The demands of the rebels were articulated by the ulema through the kadi judges who were “the most consistent representation of Ottoman rule in the provinces.” The kadis posed and answered four questions regarding the situation at hand. “The first concerned Mustafa II's neglect of his ‘trust’ in looking after his subjects, ‘allowing injustice and inequity to reign’ while he went hunting, wasting the public treasury. The second legitimated the right of a Muslim community to stand up to an unjust ruler. The third condemned those who sided with an unjust ruler. The fourth charged Mustafa II ‘… with having compromised his mandate by accepting the peace treaties and conceding so much territory to the Christian powers.” The kadi judiciary essentially declared Mustafa II unfit for the sultanate. This style of Islamic judicial ruling is called fetva.

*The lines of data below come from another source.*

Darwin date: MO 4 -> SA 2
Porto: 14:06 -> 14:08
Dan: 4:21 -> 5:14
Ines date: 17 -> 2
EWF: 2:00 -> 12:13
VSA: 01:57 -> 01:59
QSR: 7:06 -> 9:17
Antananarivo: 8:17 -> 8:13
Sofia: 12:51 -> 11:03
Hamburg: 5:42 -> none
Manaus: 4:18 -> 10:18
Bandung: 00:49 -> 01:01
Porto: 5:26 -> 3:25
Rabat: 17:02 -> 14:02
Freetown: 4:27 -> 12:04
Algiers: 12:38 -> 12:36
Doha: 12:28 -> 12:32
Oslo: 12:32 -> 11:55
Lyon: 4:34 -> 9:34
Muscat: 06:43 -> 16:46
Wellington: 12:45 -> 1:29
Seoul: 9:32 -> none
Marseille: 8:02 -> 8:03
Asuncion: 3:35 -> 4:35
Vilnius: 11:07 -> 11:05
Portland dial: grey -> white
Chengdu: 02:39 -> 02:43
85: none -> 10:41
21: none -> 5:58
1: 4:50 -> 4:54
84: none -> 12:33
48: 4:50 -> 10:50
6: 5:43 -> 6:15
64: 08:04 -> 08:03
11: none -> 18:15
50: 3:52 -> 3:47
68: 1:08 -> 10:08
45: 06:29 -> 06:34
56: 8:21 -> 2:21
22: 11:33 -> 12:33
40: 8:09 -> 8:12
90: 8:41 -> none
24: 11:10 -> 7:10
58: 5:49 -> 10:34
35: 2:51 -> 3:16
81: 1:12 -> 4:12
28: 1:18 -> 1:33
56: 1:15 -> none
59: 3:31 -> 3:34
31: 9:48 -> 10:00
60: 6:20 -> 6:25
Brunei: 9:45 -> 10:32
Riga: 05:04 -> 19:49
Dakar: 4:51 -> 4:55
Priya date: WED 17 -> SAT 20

On 22 August 1703, Mustafa II was deposed, and his brother Ahmed III became the new sultan. Feyzullah Efendi was killed by the rebels.

Although Mustafa II was replaced as the sultan, the revolt continued in Constantinople. The violence continued for three problematic reasons: “the lack of discipline and control over the disorder and destruction; the dissolution of rebel unity, amidst rivalries concerning the balance of power; and finally competition for the coronation accession gifts, the traditional reward for the janissary pledge of allegiance to a new sultan." This final demand was a means through which the janissaries exerted direct control over the sultan. The janissaries were essentially emphasizing their ability to remove a sultan from power or to reinstate a new sultan. When the violence ended, “the ceremony of submission by which the Janissaries swore allegiance to the new sultan was a theatrical gesture masking the real power of the corps to control events in the imperial capital.” (Aksan, Virginia H. (2007). Ottoman Wars: 1700-1870. Harlow: Longman/Pearson)




Aftermath (W)

As a result of the Edirne Event, Mustafa II was removed from power. Mustafa II was not physically harmed by the rebels. After he was removed from the sultanate, he “spent the remainder of his life seclusion in the palace”. Mustafa II was replaced by his brother Ahmed III. After he was declared sultan, Ahmed III went on the hajj and did not return home to Constantinople until 1706. Sultan Ahmed III reestablished the capital of the empire in Constantinople. Economically, the Ottomans were still in trouble. “Sari Mehmed Pasha, Chief Financial Officer six times between 1703 and 1716, was said to have melted the palace silver to make up the accession payment for Ahmet III. The accession payment was the payment that the new sultan had to pay to the janissaries as part of their confirmation of his sultanate. This payment that the sultan was required to make to the janissaries]was simply another addition to the financial troubles that the empire was already experiencing.




Legacy (W)

The defeat of Mustafa II in battle, the detrimental conditions of the Treaty of Karlowitz and his expulsion from power all contributed to the general decline of the sultanate as an institution. “While in the sixteenth century or even the early seventeenth century, the power of the sultans had been respected and even feared, this was no longer true after the numerous Ottoman defeats in the wars of 1683-1718.” The economic manipulation of Sultan Ahmed III also demonstrated a decline of the power of the sultanate. The continued weakening of the sultanate contributed to the strengthening of provincial powers.

The Edirne Event strengthened the power of both the janissaries and the kadis. The janissaries’ power over the sultan was demonstrated not only through their attack, but also through their ability to economically manipulate Sultan Ahmed III. The kadis’ revealed their power over the sultan through their interpretation of Islamic law. As the kadis were the most accessible Ottoman leaders in the provinces, their growing power over the sultanate contributed to the increasing decentralization of power within the Ottoman Empire.